TASK INSTRUCTIONS: When duplicating the records beneath this instruction, omit every picture and keep all else exact.

(Saved entries)
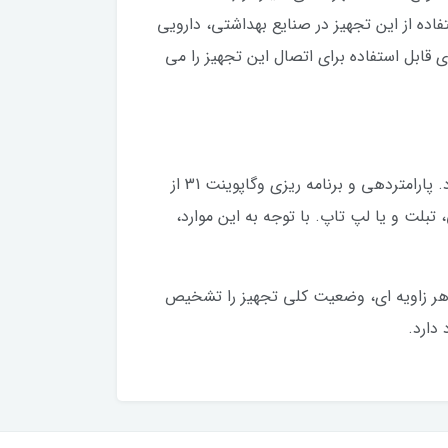
 اینکه امکان استفاده از این تجهیز در صنایع بهداشتی، دارویی
 قابل استفاده برای اتصال این تجهیز را می
نکته اولی که باید در نظر داشته باشید این است که طبیعتا این تجهیز قابلیت اتصال به PLICSCOM های وگا را ندارد. پارامتردهی و برنامه ریزی وگاپوینت 31 از
و نیز اتصال از طریق بلوتوث به گوشی، تبلت و یا لپ تاپ. با توجه به این موارد،
ست که به اپراتور اجازه می دهد از هر زاویه ای، وضعیت کلی تجهیز را تشخیص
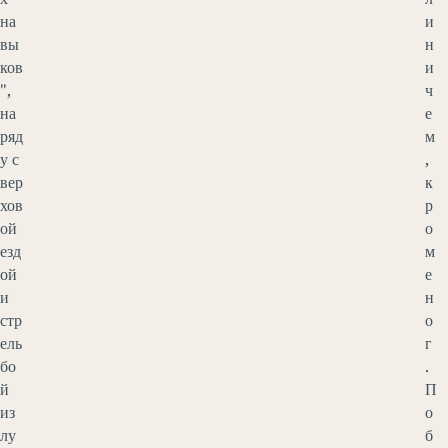
на
и
вы
н
ков
и
",
ч
на
е
ряд
м
у с
,
вер
к
хов
р
ой
о
езд
м
ой
е
и
н
стр
о
ель
г
бо
.
й
П
из
о
лу
б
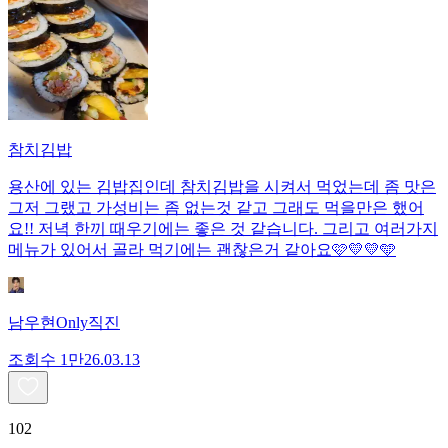
참치김밥
용산에 있는 김밥집인데 참치김밥을 시켜서 먹었는데 좀 맛은
그저 그랬고 가성비는 좀 없는것 같고 그래도 먹을만은 했어
요!! 저녁 한끼 때우기에는 좋은 것 같습니다. 그리고 여러가지
메뉴가 있어서 골라 먹기에는 괜찮은거 같아요🩷💛💛🩵
남우현Only직진
조회수
1만
26.03.13
102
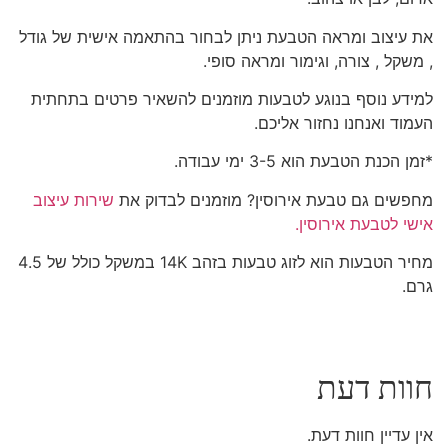
את עיצוב ומראה הטבעת ניתן לבחור בהתאמה אישית של גודל
, משקל , צורה, וגימור ומראה סופי.
למידע נוסף בנוגע לטבעות מוזמנים להשאיר פרטים בתחתית
העמוד ואנחנו נחזור אליכם.
*זמן הכנת הטבעת הוא 3-5 ימי עבודה.
מחפשים גם טבעת אירוסין? מוזמנים לבדוק את
שירות עיצוב
אישי לטבעת אירוסין.
מחיר הטבעות הוא לזוג טבעות בזהב 14K במשקל כולל של 4.5
גרם.
חוות דעת
אין עדיין חוות דעת.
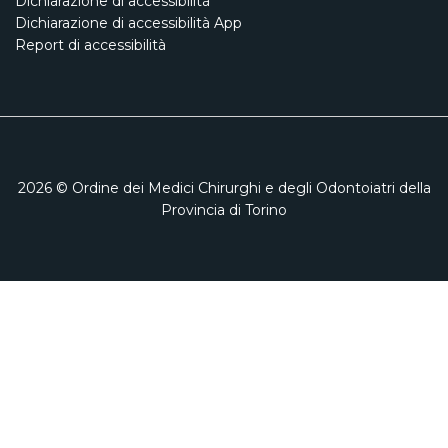
Dichiarazione di accessibilità
Dichiarazione di accessibilità App
Report di accessibilità
2026
© Ordine dei Medici Chirurghi e degli Odontoiatri della
Provincia di Torino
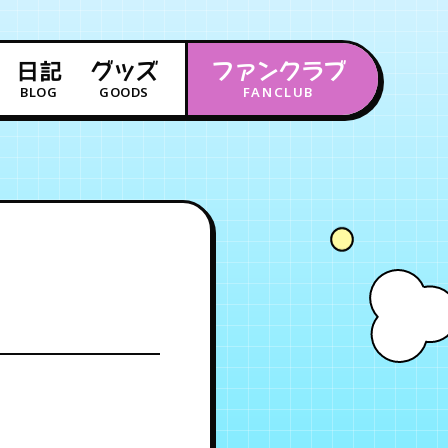
日記
グッズ
ファンクラブ
BLOG
GOODS
FANCLUB
年会員制ファンクラブ
会員登録
ログイン
チケット
お知らせ
ムービー
FC TICKET
FC NEWS
MOVIE
月会員制ファンクラブ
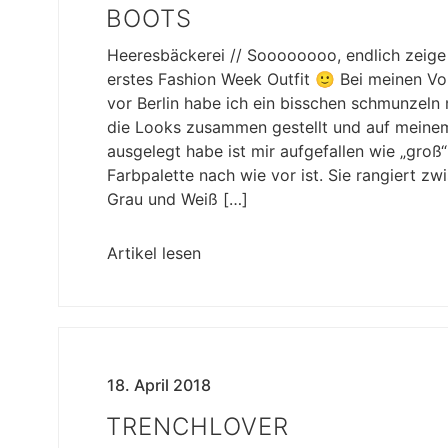
BOOTS
Heeresbäckerei // Soooooooo, endlich zeige
erstes Fashion Week Outfit 🙂 Bei meinen Vo
vor Berlin habe ich ein bisschen schmunzeln 
die Looks zusammen gestellt und auf meine
ausgelegt habe ist mir aufgefallen wie „groß
Farbpalette nach wie vor ist. Sie rangiert z
Grau und Weiß […]
Artikel lesen
18. April 2018
TRENCHLOVER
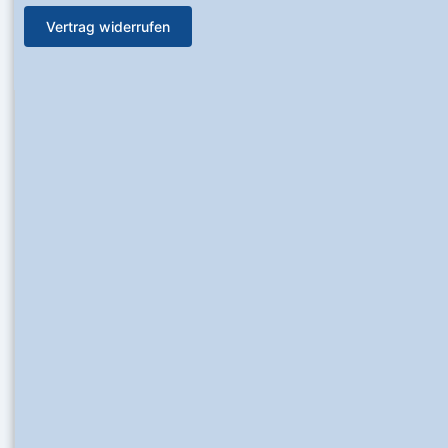
Vertrag widerrufen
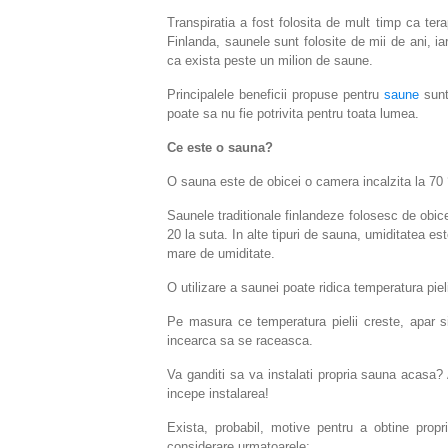
Transpiratia a fost folosita de mult timp ca te
Finlanda, saunele sunt folosite de mii de ani, ia
ca exista peste un milion de saune.
Principalele beneficii propuse pentru
saune
sun
poate sa nu fie potrivita pentru toata lumea.
Ce este o sauna?
O sauna este de obicei o camera incalzita la 70 
Saunele traditionale finlandeze folosesc de obice
20 la suta. In alte tipuri de sauna, umiditatea e
mare de umiditate.
O utilizare a saunei poate ridica temperatura piel
Pe masura ce temperatura pielii creste, apar s
incearca sa se raceasca.
Va ganditi sa va instalati propria sauna acasa
incepe instalarea!
Exista, probabil, motive pentru a obtine prop
considerare urmatoarele:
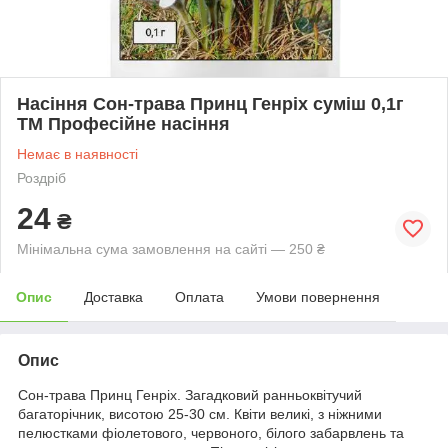
Насіння Сон-трава Принц Генріх суміш 0,1г
ТМ Професійне насіння
Немає в наявності
Роздріб
24
₴
Мінімальна сума замовлення на сайті — 250 ₴
Опис
Доставка
Оплата
Умови повернення
Опис
Сон-трава Принц Генріх. Загадковий ранньоквітучий
багаторічник, висотою 25-30 см. Квіти великі, з ніжними
пелюстками фіолетового, червоного, білого забарвлень та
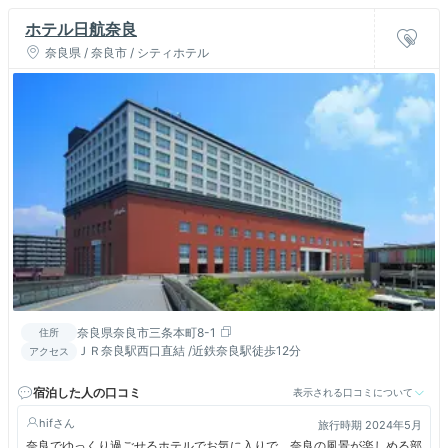
ホテル日航奈良
奈良県 / 奈良市 / シティホテル
奈良県奈良市三条本町8-1
住所
ＪＲ奈良駅西口直結 /近鉄奈良駅徒歩12分
アクセス
宿泊した人の口コミ
表示される口コミについて
hif
旅行時期 2024年5月
奈良でゆっくり過ごせるホテルでお気に入りで、奈良の風景が楽しめる部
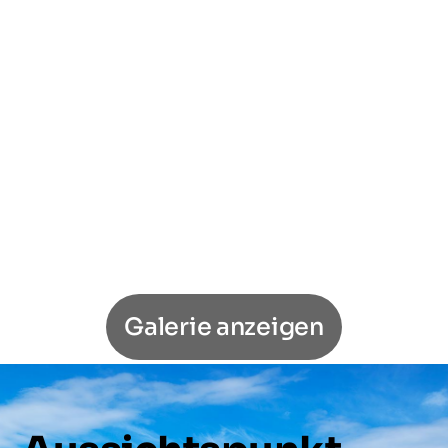
Galerie anzeigen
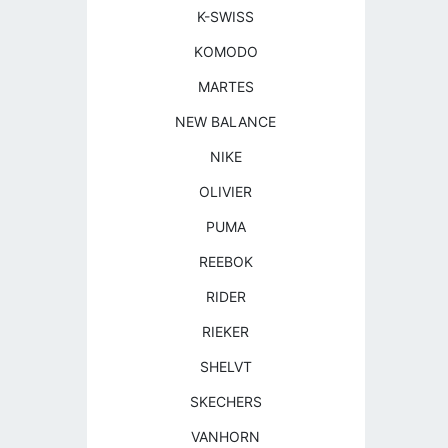
K-SWISS
KOMODO
MARTES
NEW BALANCE
NIKE
OLIVIER
PUMA
REEBOK
RIDER
RIEKER
SHELVT
SKECHERS
VANHORN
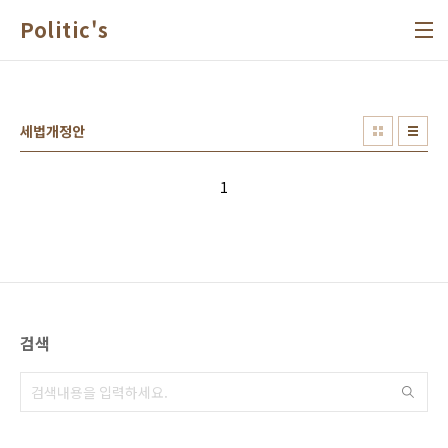
본문 바로가기
Politic's
세법개정안
1
검색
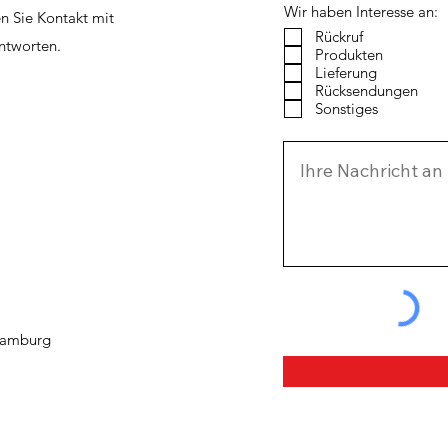
Wir haben Interesse an:
n Sie Kontakt mit
Rückruf
ntworten.
Produkten
Lieferung
Rücksendungen
Sonstiges
 Hamburg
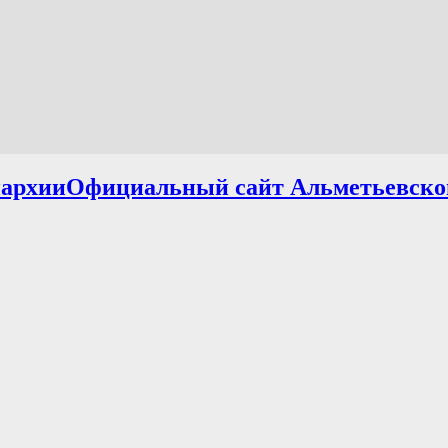
Официальный сайт Альметьевско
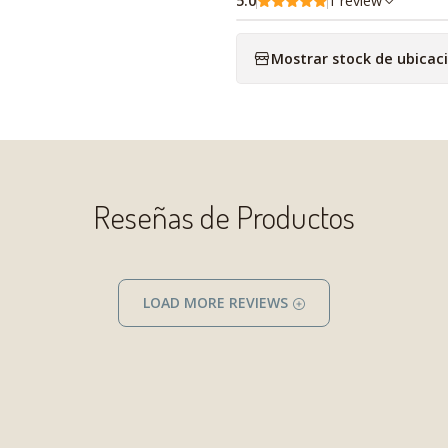
5.0
1 review
Mostrar stock de ubicac
Reseñas de Productos
LOAD MORE REVIEWS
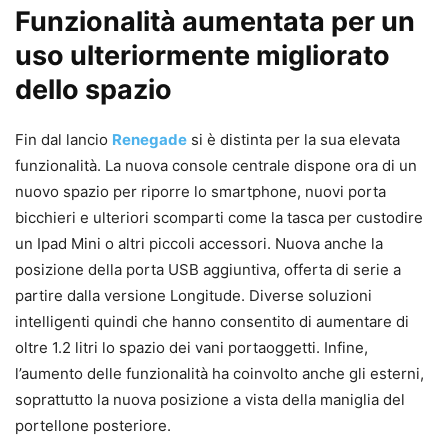
Funzionalità aumentata per un
uso ulteriormente migliorato
dello spazio
Fin dal lancio
Renegade
si è distinta per la sua elevata
funzionalità. La nuova console centrale dispone ora di un
nuovo spazio per riporre lo smartphone, nuovi porta
bicchieri e ulteriori scomparti come la tasca per custodire
un Ipad Mini o altri piccoli accessori. Nuova anche la
posizione della porta USB aggiuntiva, offerta di serie a
partire dalla versione Longitude. Diverse soluzioni
intelligenti quindi che hanno consentito di aumentare di
oltre 1.2 litri lo spazio dei vani portaoggetti. Infine,
l’aumento delle funzionalità ha coinvolto anche gli esterni,
soprattutto la nuova posizione a vista della maniglia del
portellone posteriore.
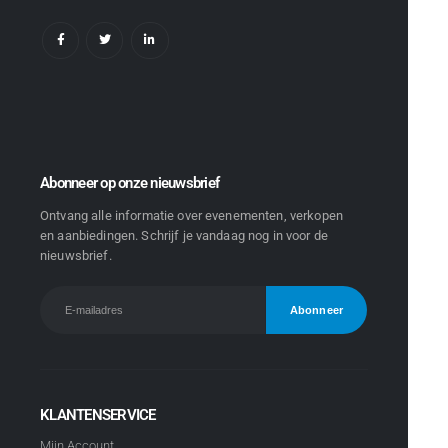
Abonneer op onze nieuwsbrief
Ontvang alle informatie over evenementen, verkopen
en aanbiedingen. Schrijf je vandaag nog in voor de
nieuwsbrief.
KLANTENSERVICE
Mijn Account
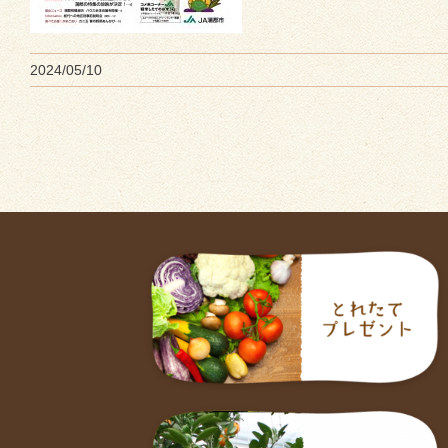
2024/05/10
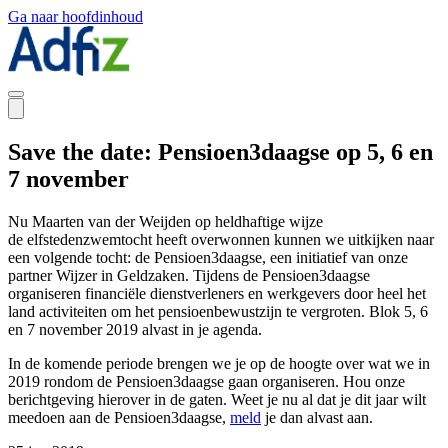
Ga naar hoofdinhoud
Save the date: Pensioen3daagse op 5, 6 en
7 november
Nu Maarten van der Weijde
n
op heldhaftige wijze
de
elfstedenzwemtocht
heeft overwonnen kunnen we uitkijken naar
een volgende tocht: de
P
ensioen3daagse
,
een initiatief van onze
partner W
ijzer in
G
eldzaken
.
Tijdens de Pensioen3daagse
organiseren financiële dienstverleners en werkgevers door heel het
land activiteiten om
het
pensioen
bewustzijn te vergroten
.
B
lok 5,
6
en 7 november 2019
alvast
in je agenda.
In de komende periode brengen we je op de hoogte over wat we in
2019 rondom de Pensioen3daagse gaan organiseren.
Hou onze
berichtgeving
h
i
erover i
n de gaten
. Weet je nu al dat je dit jaar wilt
meedoen aan de Pensioen3daagse,
meld
je dan alvast aan.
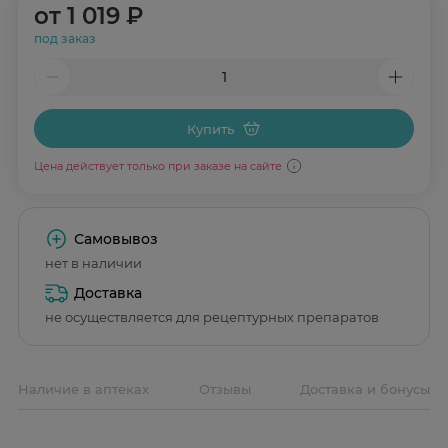
от
1 019 ₽
под заказ
Купить
Цена действует только при заказе на сайте
Самовывоз
нет в наличии
Доставка
не осуществляется для рецептурных препаратов
Наличие в аптеках
Отзывы
Доставка и бонусы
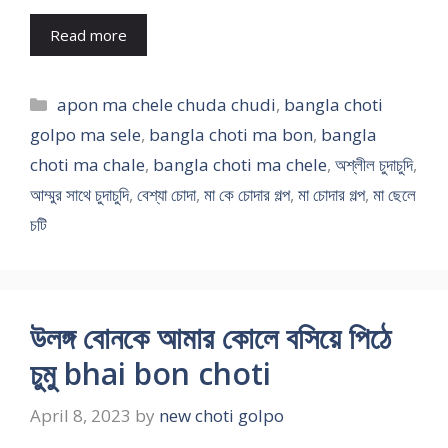
Read more
Categories
apon ma chele chuda chudi
,
bangla choti
golpo ma sele
,
bangla choti ma bon
,
bangla
choti ma chale
,
bangla choti ma chele
,
অশ্লীল চুদাচুদি
,
আম্মুর সাথে চুদাচুদি
,
বেশ্যা চোদা
,
মা কে চোদার গল্প
,
মা চোদার গল্প
,
মা ছেলে
চটি
উলঙ্গ বোনকে আমার কোলে বসিয়ে পিঠে
চুমু bhai bon choti
April 8, 2023
by
new choti golpo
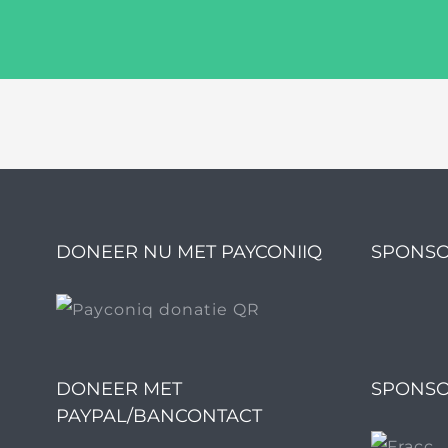
DONEER NU MET PAYCONIIQ
SPONSO
DONEER MET
SPONSO
PAYPAL/BANCONTACT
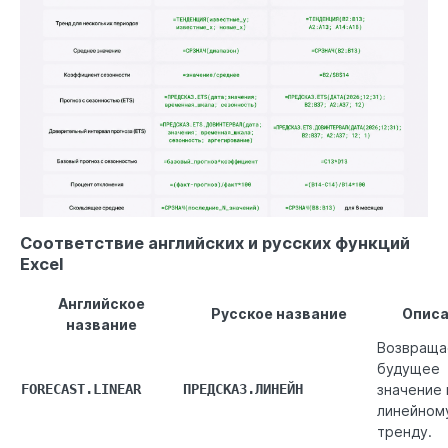
Соответствие английских и русских функций
Excel
Английское
Русское название
Опис
название
Возвраща
будущее
FORECAST.LINEAR
ПРЕДСКАЗ.ЛИНЕЙН
значение 
линейном
тренду.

SOLUTION FOR THIS TASK:
 اینکه امکان استفاده از این تجهیز در صنایع بهداشتی، دارویی
 قابل استفاده برای اتصال این تجهیز را می
نکته اولی که باید در نظر داشته باشید این است که طبیعتا این تجهیز قابلیت اتصال به PLICSCOM های وگا را ندارد. پارامتردهی و برنامه ریزی وگاپوینت 31 از
و نیز اتصال از طریق بلوتوث به گوشی، تبلت و یا لپ تاپ. با توجه به این موارد،
ست که به اپراتور اجازه می دهد از هر زاویه ای، وضعیت کلی تجهیز را تشخیص
на
и
вы
н
ков
и
",
ч
на
е
ряд
м
у с
,
вер
к
хов
р
ой
о
езд
м
ой
е
и
н
стр
о
ель
г
бо
.
й
П
из
о
лу
б
참치김밥
용산에 있는 김밥집인데 참치김밥을 시켜서 먹었는데 좀 맛은
그저 그랬고 가성비는 좀 없는것 같고 그래도 먹을만은 했어
요!! 저녁 한끼 때우기에는 좋은 것 같습니다. 그리고 여러가지
메뉴가 있어서 골라 먹기에는 괜찮은거 같아요🩷💛💛🩵
남우현Only직진
조회수
1만
26.03.13
102
את עיצוב ומראה הטבעת ניתן לבחור בהתאמה אישית של גודל
, משקל , צורה, וגימור ומראה סופי.
למידע נוסף בנוגע לטבעות מוזמנים להשאיר פרטים בתחתית
העמוד ואנחנו נחזור אליכם.
*זמן הכנת הטבעת הוא 3-5 ימי עבודה.
מחפשים גם טבעת אירוסין? מוזמנים לבדוק את
שירות עיצוב
אישי לטבעת אירוסין.
מחיר הטבעות הוא לזוג טבעות בזהב 14K במשקל כולל של 4.5
גרם.
חוות דעת
אין עדיין חוות דעת.
Dichiarazione di accessibilità
Dichiarazione di accessibilità App
Report di accessibilità
2026
© Ordine dei Medici Chirurghi e degli Odontoiatri della
Provincia di Torino
日記
グッズ
ファンクラブ
BLOG
GOODS
FANCLUB
年会員制ファンクラブ
会員登録
ログイン
チケット
お知らせ
ムービー
FC TICKET
FC NEWS
MOVIE
月会員制ファンクラブ
BOOTS
Heeresbäckerei // Soooooooo, endlich zeige
erstes Fashion Week Outfit 🙂 Bei meinen Vo
vor Berlin habe ich ein bisschen schmunzeln 
die Looks zusammen gestellt und auf meine
ausgelegt habe ist mir aufgefallen wie „groß
Farbpalette nach wie vor ist. Sie rangiert z
Grau und Weiß […]
Artikel lesen
18. April 2018
TRENCHLOVER
Vertrag widerrufen
Transpiratia a fost folosita de mult timp ca te
Finlanda, saunele sunt folosite de mii de ani, ia
ca exista peste un milion de saune.
Principalele beneficii propuse pentru
saune
sun
poate sa nu fie potrivita pentru toata lumea.
Ce este o sauna?
O sauna este de obicei o camera incalzita la 70 
Saunele traditionale finlandeze folosesc de obice
20 la suta. In alte tipuri de sauna, umiditatea e
mare de umiditate.
O utilizare a saunei poate ridica temperatura piel
Pe masura ce temperatura pielii creste, apar s
incearca sa se raceasca.
Va ganditi sa va instalati propria sauna acasa
incepe instalarea!
Exista, probabil, motive pentru a obtine prop
considerare urmatoarele:
Насіння Сон-трава Принц Генріх суміш 0,1г
ТМ Професійне насіння
Немає в наявності
Роздріб
24
₴
Мінімальна сума замовлення на сайті — 250 ₴
Опис
Доставка
Оплата
Умови повернення
Опис
Сон-трава Принц Генріх. Загадковий ранньоквітучий
багаторічник, висотою 25-30 см. Квіти великі, з ніжними
пелюстками фіолетового, червоного, білого забарвлень та
ホテル日航奈良
奈良県 / 奈良市 / シティホテル
奈良県奈良市三条本町8-1
住所
ＪＲ奈良駅西口直結 /近鉄奈良駅徒歩12分
アクセス
宿泊した人の口コミ
表示される口コミについて
hif
旅行時期 2024年5月
奈良でゆっくり過ごせるホテルでお気に入りで、奈良の風景が楽しめる部
Galerie anzeigen
K-SWISS
KOMODO
MARTES
NEW BALANCE
NIKE
OLIVIER
PUMA
REEBOK
RIDER
RIEKER
SHELVT
SKECHERS
VANHORN
본문 바로가기
Politic's
세법개정안
1
검색
Wir haben Interesse an:
n Sie Kontakt mit
Rückruf
ntworten.
Produkten
Lieferung
Rücksendungen
Sonstiges
 Hamburg
Официальный сайт Альметьевско
5.0
1 review
Mostrar stock de ubicac
Reseñas de Productos
LOAD MORE REVIEWS
Funzionalità aumentata per un
uso ulteriormente migliorato
dello spazio
Fin dal lancio
Renegade
si è distinta per la sua elevata
funzionalità. La nuova console centrale dispone ora di un
nuovo spazio per riporre lo smartphone, nuovi porta
bicchieri e ulteriori scomparti come la tasca per custodire
un Ipad Mini o altri piccoli accessori. Nuova anche la
posizione della porta USB aggiuntiva, offerta di serie a
partire dalla versione Longitude. Diverse soluzioni
intelligenti quindi che hanno consentito di aumentare di
oltre 1.2 litri lo spazio dei vani portaoggetti. Infine,
l’aumento delle funzionalità ha coinvolto anche gli esterni,
soprattutto la nuova posizione a vista della maniglia del
portellone posteriore.
Abonneer op onze nieuwsbrief
Ontvang alle informatie over evenementen, verkopen
en aanbiedingen. Schrijf je vandaag nog in voor de
nieuwsbrief.
KLANTENSERVICE
Mijn Account
2024/05/10
Ga naar hoofdinhoud
Save the date: Pensioen3daagse op 5, 6 en
7 november
Nu Maarten van der Weijde
n
op heldhaftige wijze
de
elfstedenzwemtocht
heeft overwonnen kunnen we uitkijken naar
een volgende tocht: de
P
ensioen3daagse
,
een initiatief van onze
partner W
ijzer in
G
eldzaken
.
Tijdens de Pensioen3daagse
organiseren financiële dienstverleners en werkgevers door heel het
land activiteiten om
het
pensioen
bewustzijn te vergroten
.
B
lok 5,
6
en 7 november 2019
alvast
in je agenda.
In de komende periode brengen we je op de hoogte over wat we in
2019 rondom de Pensioen3daagse gaan organiseren.
Hou onze
berichtgeving
h
i
erover i
n de gaten
. Weet je nu al dat je dit jaar wilt
meedoen aan de Pensioen3daagse,
meld
je dan alvast aan.
от
1 019 ₽
под заказ
Купить
Цена действует только при заказе на сайте
Самовывоз
нет в наличии
Доставка
не осуществляется для рецептурных препаратов
Наличие в аптеках
Отзывы
Доставка и бонусы
Read more
Categories
apon ma chele chuda chudi
,
bangla choti
golpo ma sele
,
bangla choti ma bon
,
bangla
choti ma chale
,
bangla choti ma chele
,
অশ্লীল চুদাচুদি
,
আম্মুর সাথে চুদাচুদি
,
বেশ্যা চোদা
,
মা কে চোদার গল্প
,
মা চোদার গল্প
,
মা ছেলে
চটি
উলঙ্গ বোনকে আমার কোলে বসিয়ে পিঠে
চুমু bhai bon choti
April 8, 2023
by
new choti golpo
DONEER NU MET PAYCONIIQ
SPONSO
DONEER MET
SPONSO
PAYPAL/BANCONTACT
Соответствие английских и русских функций
Excel
Английское
Русское название
Опис
название
Возвраща
будущее
FORECAST.LINEAR
ПРЕДСКАЗ.ЛИНЕЙН
значение 
линейном
тренду.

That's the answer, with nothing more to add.